# [Work instruction]
What lines of the material hold the string "zwar"? Pull each of them out.

+++ Records provided +++

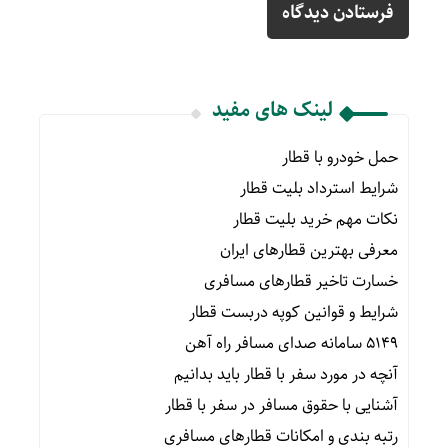
لینک های مفید
حمل خودرو با قطار
شرایط استرداد بلیت قطار
نکات مهم خرید بلیت قطار
معرفی بهترین قطارهای ایران
خسارت تاخیر قطارهای مسافری
شرایط و قوانین کوپه دربست قطار
۵۱۴۹ سامانه صدای مسافر راه آهن
آنچه در مورد سفر با قطار باید بدانیم
آشنایی با حقوق مسافر در سفر با قطار
رتبه بندی و امکانات قطارهای مسافری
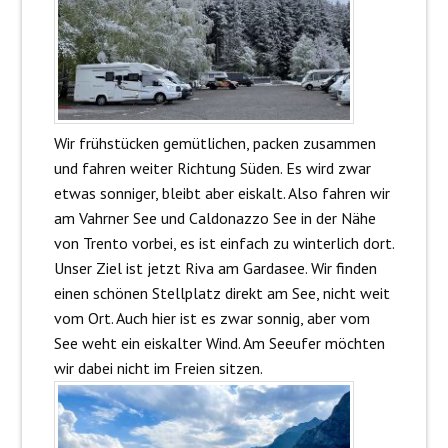
Wir frühstücken gemütlichen, packen zusammen
und fahren weiter Richtung Süden. Es wird zwar
etwas sonniger, bleibt aber eiskalt. Also fahren wir
am Vahrner See und Caldonazzo See in der Nähe
von Trento vorbei, es ist einfach zu winterlich dort.
Unser Ziel ist jetzt Riva am Gardasee. Wir finden
einen schönen Stellplatz direkt am See, nicht weit
vom Ort. Auch hier ist es zwar sonnig, aber vom
See weht ein eiskalter Wind. Am Seeufer möchten
wir dabei nicht im Freien sitzen.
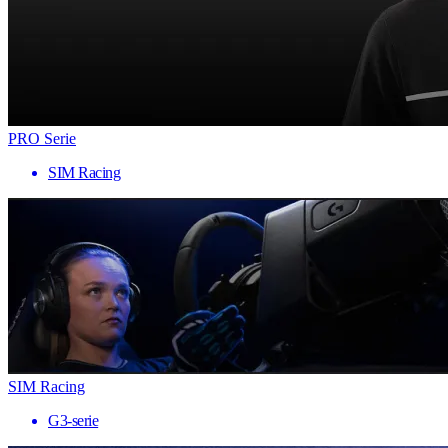
PRO Serie
SIM Racing
SIM Racing
G3-serie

+++

# [Response to the task]
und fahren weiter Richtung Süden. Es wird zwar
vom Ort. Auch hier ist es zwar sonnig, aber vom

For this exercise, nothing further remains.